ティーン・ザ・ロック




「……何…考えてる?」

声をかけられてハッとする。顔を上げると、彼の顔が目の前にあって、思わず赤面してしまった。




「………何も。…大丈夫だよ。



…ね。杉澤君は、自由になったら何がしたい?」



話は変わってしまうけど、無償に聞きたくなった。


一緒に逃げてくれると言ってくれた彼。


何処に、とか、何の目的で とか聞かれたら困るけど


彼と一緒なら、何処までだって行ける気がした。



あたしも逃げたい。でも、一番は彼を逃がしてあげる事が目的で。


とにかく、彼の笑顔が引き出せる場所なら、地球の裏側にだって行ける気がした。




そんなあたしの想いに気付いているのかいないのか。
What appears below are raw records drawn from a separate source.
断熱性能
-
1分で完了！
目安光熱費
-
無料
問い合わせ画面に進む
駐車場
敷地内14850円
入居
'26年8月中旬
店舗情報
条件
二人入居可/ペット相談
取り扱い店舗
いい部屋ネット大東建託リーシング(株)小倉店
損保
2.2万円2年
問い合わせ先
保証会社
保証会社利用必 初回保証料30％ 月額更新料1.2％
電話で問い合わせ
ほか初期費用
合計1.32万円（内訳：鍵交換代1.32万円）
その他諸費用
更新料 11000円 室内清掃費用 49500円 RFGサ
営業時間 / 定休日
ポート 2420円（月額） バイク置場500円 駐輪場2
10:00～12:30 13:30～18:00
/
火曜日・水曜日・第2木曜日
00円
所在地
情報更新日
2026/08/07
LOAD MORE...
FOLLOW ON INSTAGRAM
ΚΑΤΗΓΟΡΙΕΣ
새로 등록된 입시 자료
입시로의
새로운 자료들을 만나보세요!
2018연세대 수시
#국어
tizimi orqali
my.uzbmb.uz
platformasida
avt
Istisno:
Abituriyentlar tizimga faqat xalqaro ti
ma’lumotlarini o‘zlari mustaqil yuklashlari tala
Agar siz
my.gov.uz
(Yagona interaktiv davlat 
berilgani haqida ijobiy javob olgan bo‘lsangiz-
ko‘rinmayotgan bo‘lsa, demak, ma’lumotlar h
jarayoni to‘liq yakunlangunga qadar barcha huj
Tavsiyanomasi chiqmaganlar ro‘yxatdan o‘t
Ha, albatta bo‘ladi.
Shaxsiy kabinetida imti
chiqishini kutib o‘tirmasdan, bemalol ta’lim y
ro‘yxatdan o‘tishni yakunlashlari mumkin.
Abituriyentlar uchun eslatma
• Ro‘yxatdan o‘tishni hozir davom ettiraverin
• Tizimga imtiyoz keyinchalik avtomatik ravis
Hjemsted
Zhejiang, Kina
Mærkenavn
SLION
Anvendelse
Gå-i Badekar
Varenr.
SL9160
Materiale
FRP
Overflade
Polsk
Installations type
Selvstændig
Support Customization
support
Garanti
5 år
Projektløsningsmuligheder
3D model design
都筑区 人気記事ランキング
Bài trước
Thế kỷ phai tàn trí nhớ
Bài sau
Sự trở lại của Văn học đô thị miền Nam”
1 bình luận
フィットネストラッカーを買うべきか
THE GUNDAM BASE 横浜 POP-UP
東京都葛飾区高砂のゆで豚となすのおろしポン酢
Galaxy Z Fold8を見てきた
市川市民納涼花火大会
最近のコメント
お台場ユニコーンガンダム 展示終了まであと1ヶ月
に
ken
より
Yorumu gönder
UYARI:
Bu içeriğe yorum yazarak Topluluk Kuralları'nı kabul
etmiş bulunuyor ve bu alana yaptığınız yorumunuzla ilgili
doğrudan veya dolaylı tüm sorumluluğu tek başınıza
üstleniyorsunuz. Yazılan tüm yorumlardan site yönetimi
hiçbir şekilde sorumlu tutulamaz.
彼はちょっと困った顔をしてから


「……何もしない、…かな」



そう言って微笑んだ。



「何もしない…?」



「うん、そう。


…何もせずに、ただ自然だけを見つめて居たい。

人間関係に悩んだり、難しい事なんか考えずに…。ただ、目の前の自然に生きる生き物を見つめて居たいんだ」


「……うん。きっと、叶えてあげるから…」



「……うん。僕も、君が望む事なら なんだってしてあげるよ」



どちらともなく互いの手を取り、強く強く握りしめた。



僅かにくすぶる、胸の奥の何かを消し去ろうとするように。



今はただ、お互いの手の温もりだけを感じていた………。